This is a jungle swamp in northern Bolivia.
I am following two men who are taking me to their hidden cocaine factory. Bolivia is one
of the worlds biggest producers of cocaine paste. A new indigenous government here is
proclaiming a dramatic and successful strategy in the fight against the cocaine trade. I
have come to speak to the people involved and see for myself if indeed the cocaine war
is being won in Bolivia. These are the coca leaves that we step on.
And then the juice we get we mix it. Only after one hour. This is it, the paste.
Roberto told me that there no longer existed the huge Colombian run factories of the 90s
but businesses were smaller now and run by local individuals. I asked if the new government
had made things easier or harder.. Now. There is more control. Before the local
landowners rented places like this. But they wont anymore. Now we have to do it without
their knowledge. That’s why nobody must see our route here.
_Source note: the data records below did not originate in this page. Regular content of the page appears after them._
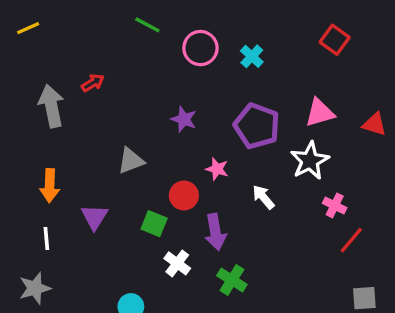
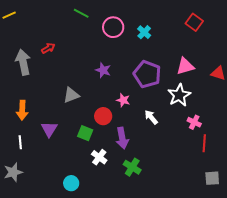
red line: (351, 240) -> (204, 143), turned -36

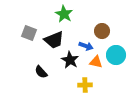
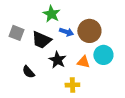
brown circle: (102, 31) -> (89, 31), size x1.5
black trapezoid: (54, 40) -> (41, 40), turned 45
blue arrow: (86, 46) -> (66, 32), moved

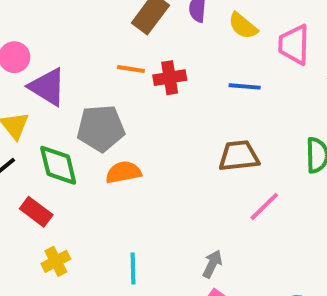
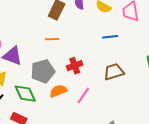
red cross: (170, 78) -> (75, 66), moved
pink line: (264, 206) -> (83, 95), moved

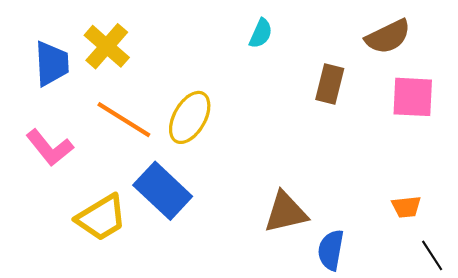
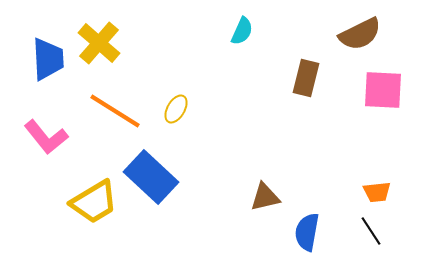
yellow ellipse: (190, 117) -> (176, 109), size x0.6
brown triangle: (286, 212) -> (265, 197), size x0.7
black line: (432, 255) -> (371, 231), moved

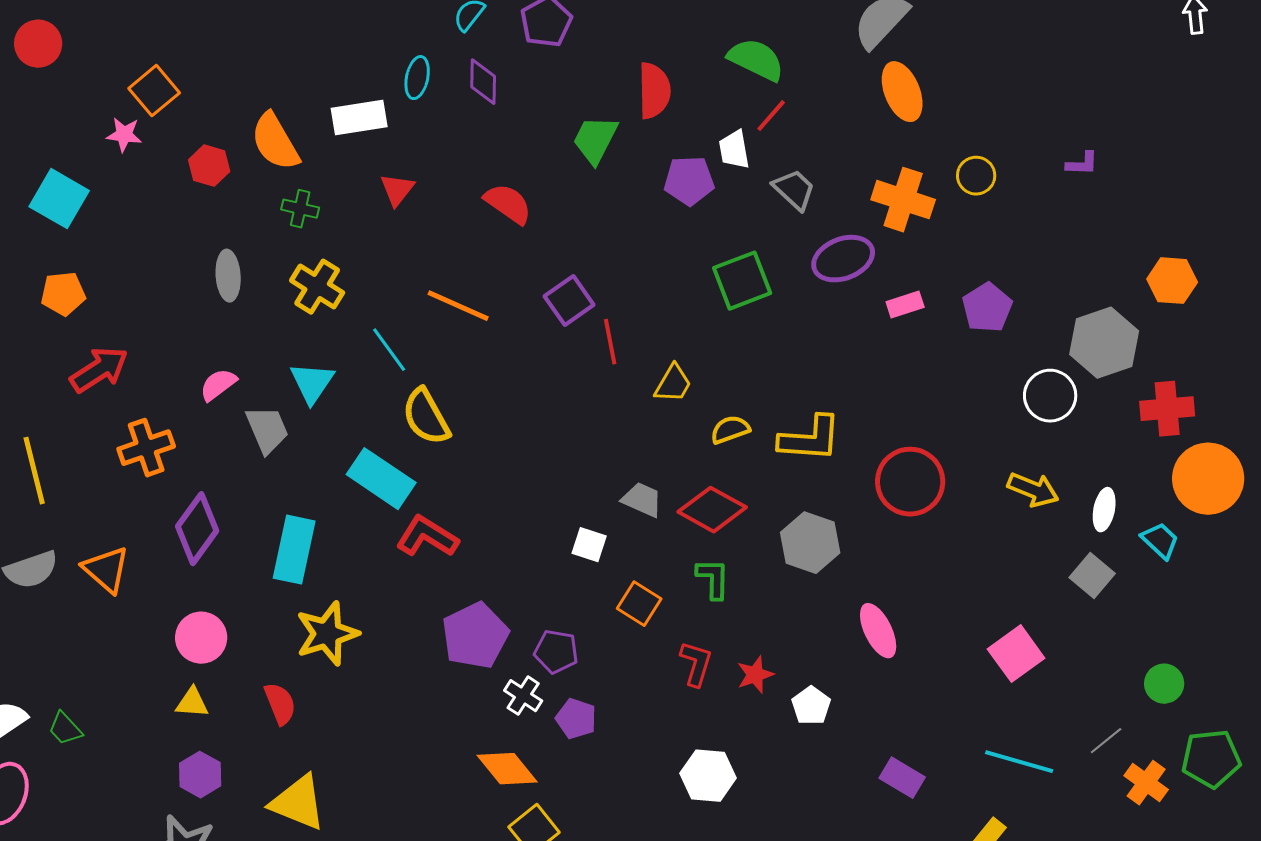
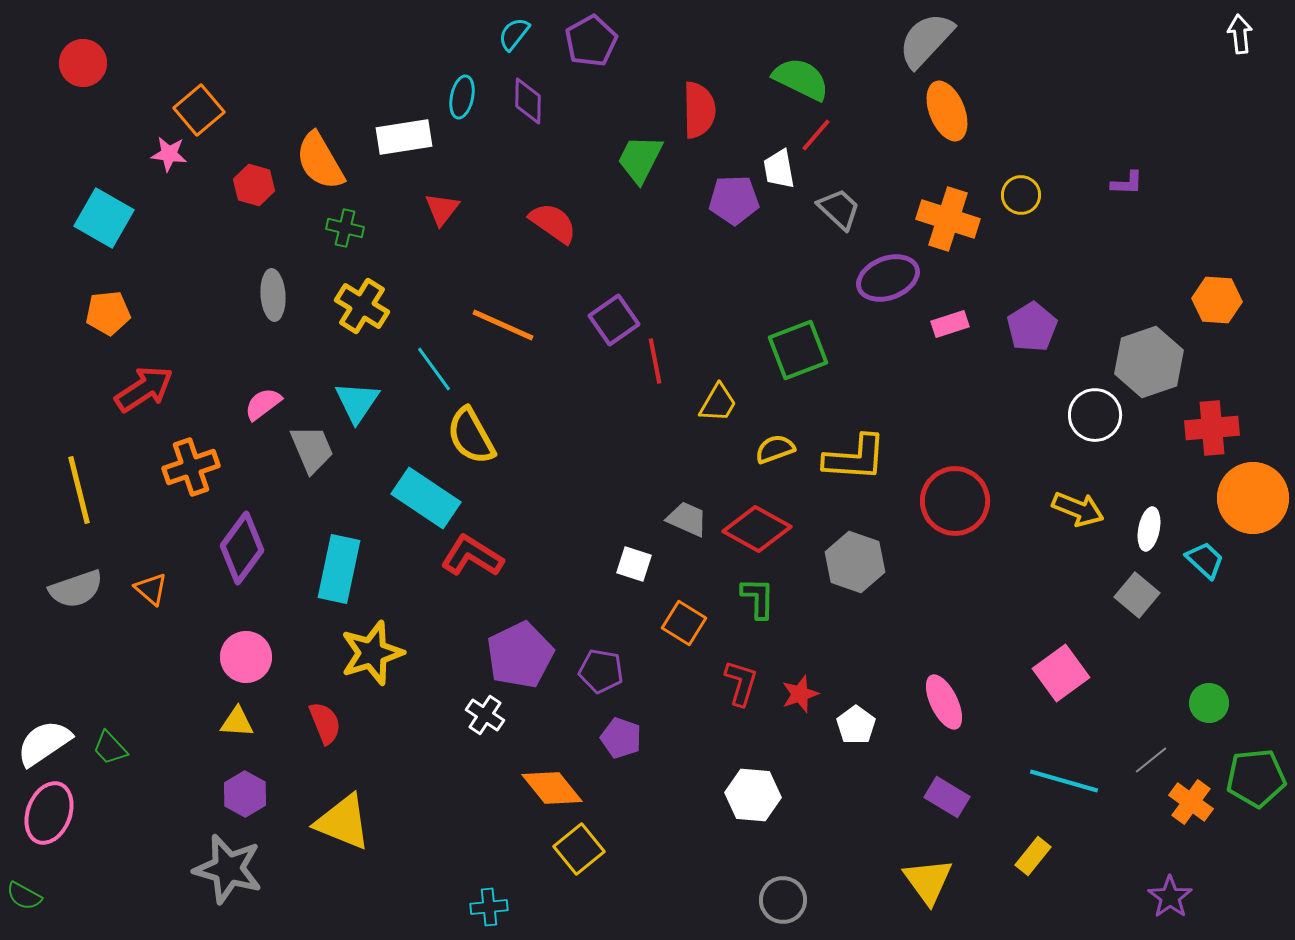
green square: (742, 281) -> (798, 350), moved
orange triangle: (106, 570) -> (151, 589), size x0.7
pink ellipse: (878, 631) -> (944, 702), moved
white cross: (523, 696) -> (485, 715), moved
I left Roberto crushing coca leaves for the liquid that would soon travel to Miami, New
York and London. Yet it is the alternative cultivation and the traditional use of the
coca leaves, such as coca tea, and mate, that is at the heart of the new Bolivian governments
policy. The Coca leaf to the Bolivian government is
a cultural issue and part of our identity. Therefore we are obliged to dignify the coca
leaf, because the coca leaf in its natural state is not a narcotic. And the coca leaf
producers are not drug traffickers. Now with our new government, we are trying
to legalise the coca leaf. For us the coca leaf is sacred. We need it
to buy clothes and other things. Without coca there is sadness in our lives. Its everything
for us. The new president of Bolivia Evo Morales used
to be a coca farmer. His promise to legalize traditional coca growing has ensured massive
popular support. The power base of the new government are the tens of thousands of militant
coca farmers. But his slogan of Coca Yes and Cocaine no has also sceptism and worry.
If we have this very permissive policy of let the cocaleros grow the leaf, we are going
to have another problem. No every cocalero has the right to grow their own cato, the
communities and the families are making cocaine. We don’t have cartels, we don’t have terrorists,
but we have this traffic that is very difficult to fight with.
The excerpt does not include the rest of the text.